Assigned task »
Filter the listing below for "pelle" and report every line that has it.

====== Extracted records

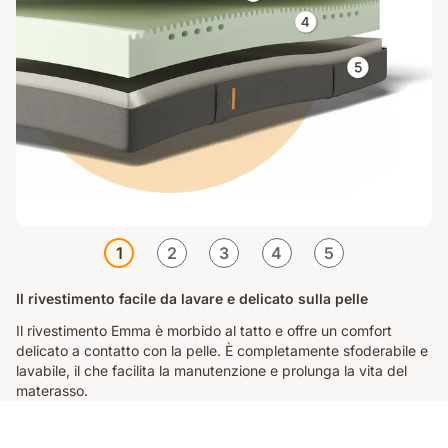
1
2
3
4
5
Il rivestimento facile da lavare e delicato sulla pelle
Il rivestimento Emma è morbido al tatto e offre un comfort
delicato a contatto con la pelle. È completamente sfoderabile e
lavabile, il che facilita la manutenzione e prolunga la vita del
materasso.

============

Task answer »
Il rivestimento facile da lavare e delicato sulla pelle
delicato a contatto con la pelle. È completamente sfoderabile e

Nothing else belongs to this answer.